For example, in the sample paper, within the "link" of "views of fathers", we can see that in B, D and F (and possibly E), the 'father' has died. If you look closely, none of them is solely about "views of fathers", so doubtless there are further thematic links between the extracts in the sample paper that could be drawn out.

You need to "select two or three of the passages" to "compare and contrast...in any ways that seem interesting to you". The last part - "any ways that seem interesting to you" - is both daunting and somewhat exciting. Essentially, it means you can use the vehicle of the "compare and contrast" exercise to bring out any aspect of your chosen passages that interests you. It doesn't have to be brilliant or completely original. Read the passages carefully and choose something that you think you can talk about confidently and interestingly. With a "compare and contrast" exercise, you have the freedom to draw passages together that are actually quite different, and since the passages in your question paper are carefully picked it is likely that any combination of two or three passages will bring out something interesting. With that in mind, I don't think there is anything wrong with limiting your extracts to help you choose. If, for instance, you're not very confident about prose, stick to the passages of poetry. Only comparing two isn't going to be limiting yourself at all, as there will still be plenty to say.
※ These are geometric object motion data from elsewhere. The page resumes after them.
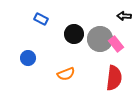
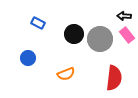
blue rectangle: moved 3 px left, 4 px down
pink rectangle: moved 11 px right, 9 px up
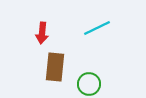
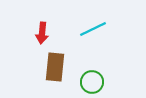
cyan line: moved 4 px left, 1 px down
green circle: moved 3 px right, 2 px up
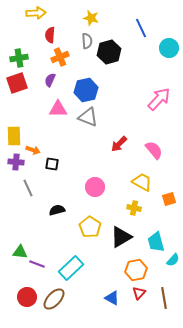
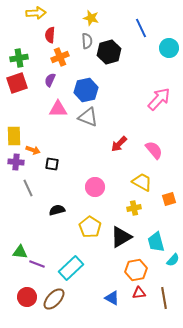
yellow cross: rotated 24 degrees counterclockwise
red triangle: rotated 40 degrees clockwise
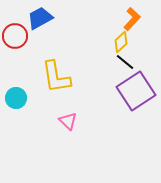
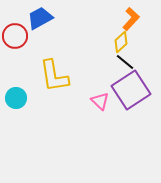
orange L-shape: moved 1 px left
yellow L-shape: moved 2 px left, 1 px up
purple square: moved 5 px left, 1 px up
pink triangle: moved 32 px right, 20 px up
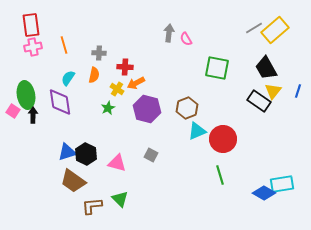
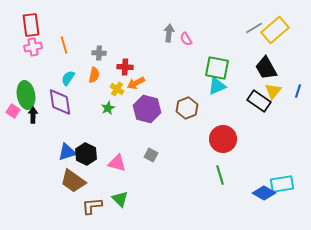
cyan triangle: moved 20 px right, 45 px up
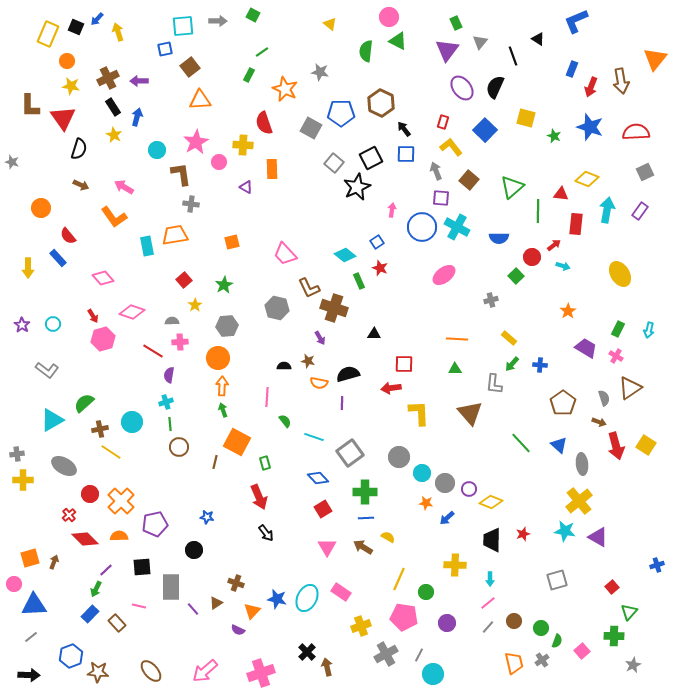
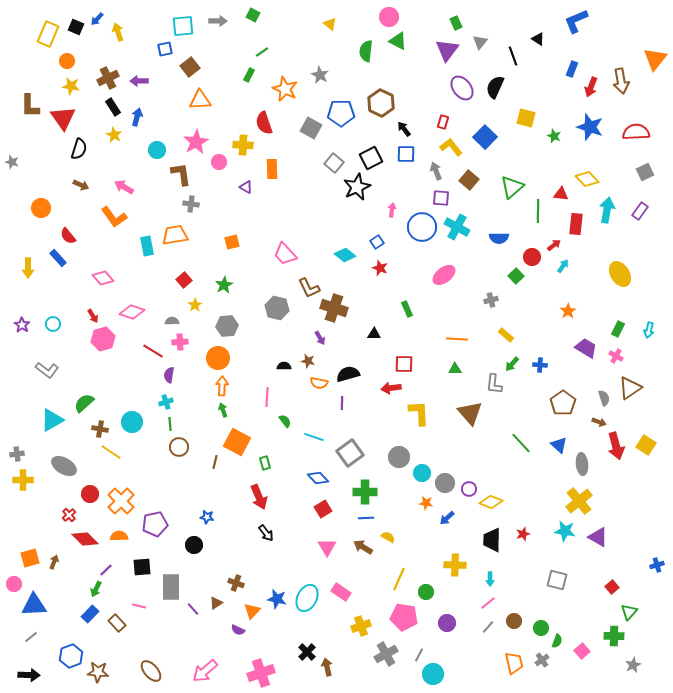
gray star at (320, 72): moved 3 px down; rotated 18 degrees clockwise
blue square at (485, 130): moved 7 px down
yellow diamond at (587, 179): rotated 25 degrees clockwise
cyan arrow at (563, 266): rotated 72 degrees counterclockwise
green rectangle at (359, 281): moved 48 px right, 28 px down
yellow rectangle at (509, 338): moved 3 px left, 3 px up
brown cross at (100, 429): rotated 21 degrees clockwise
black circle at (194, 550): moved 5 px up
gray square at (557, 580): rotated 30 degrees clockwise
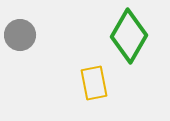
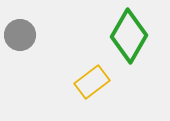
yellow rectangle: moved 2 px left, 1 px up; rotated 64 degrees clockwise
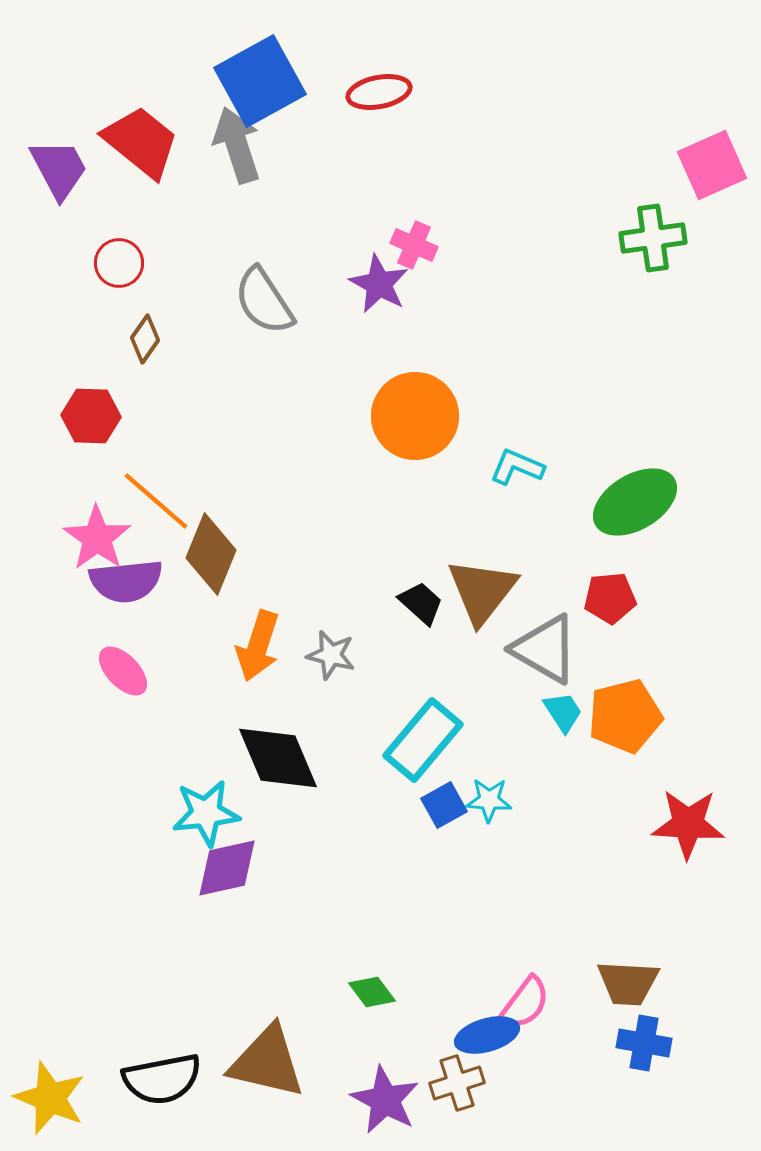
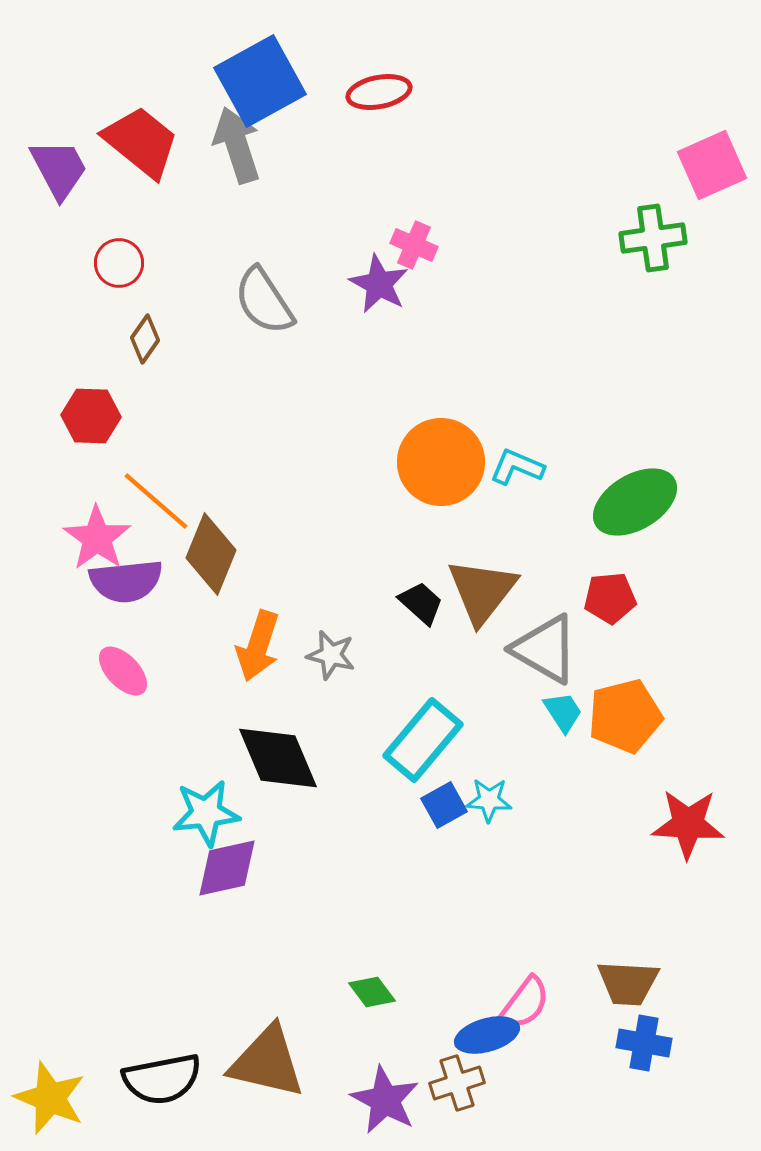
orange circle at (415, 416): moved 26 px right, 46 px down
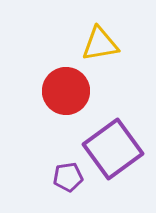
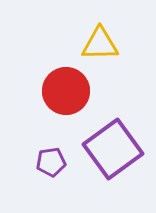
yellow triangle: rotated 9 degrees clockwise
purple pentagon: moved 17 px left, 15 px up
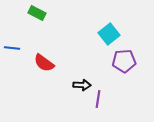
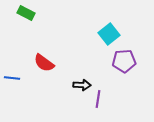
green rectangle: moved 11 px left
blue line: moved 30 px down
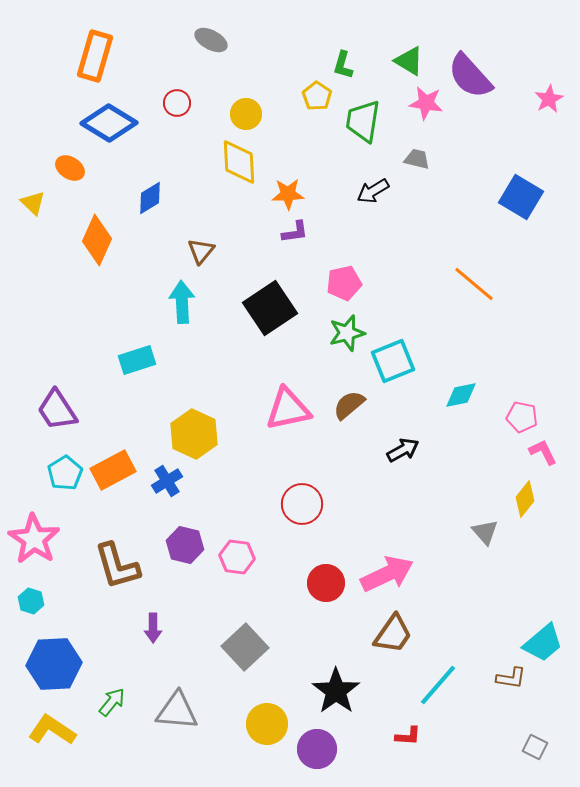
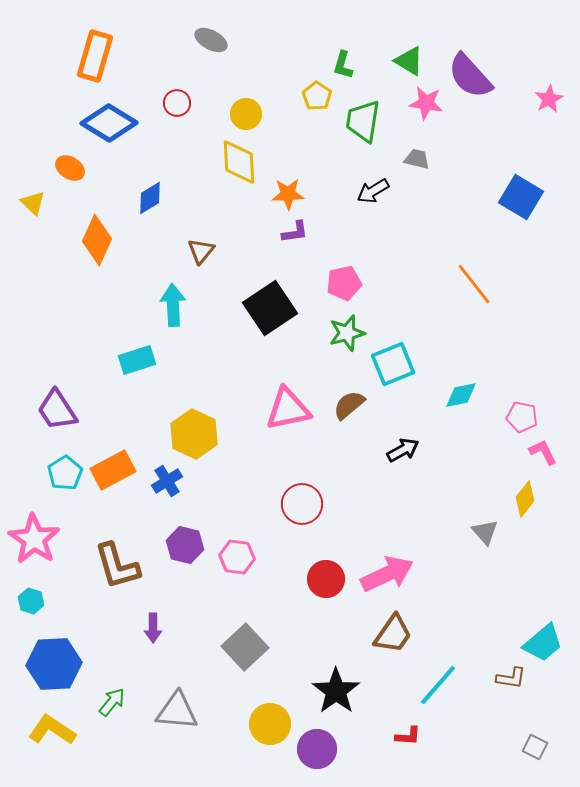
orange line at (474, 284): rotated 12 degrees clockwise
cyan arrow at (182, 302): moved 9 px left, 3 px down
cyan square at (393, 361): moved 3 px down
red circle at (326, 583): moved 4 px up
yellow circle at (267, 724): moved 3 px right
Once you've picked your passages and decided on what you "intend to explore or illustrated through close reading of your chosen passages", you can write your introduction: "indicate briefly what you intend to explore or illustrate through close reading of your chosen passages". Be brief. Writing an introduction like this can feel a bit awkward, but it will help the examiner see where you intend on going with your answer.

It will help to have a rough plan, but don't expect to have it all planned out before you begin. It is likely that half of your ideas will come as you are writing, and you might even find yourself changing as you go along. It is better to produce a good idea at the expense of structure than to ignore something interesting that comes to you simply because it will disrupt your plan. In the pressure of the exam it is better to lay down your ideas as quickly and clearly as possible, rather than worrying about their arrangement or the argument. In whatever plan you do come up with, it is best to concentrate on what you think are your main, strong points, that is, which points of comparison or contrast that you think you can discuss most confidentally to produce an interesting analysis and interpretation. Start with these points, and then bring in the more minor areas later. Basically, you don't want to be sat there for half an hour writing a little prefatory wander through, say, the similar and contrasting features of the syntax, simply because that was in your 'running order', when the most interesting things are happening with the imagery.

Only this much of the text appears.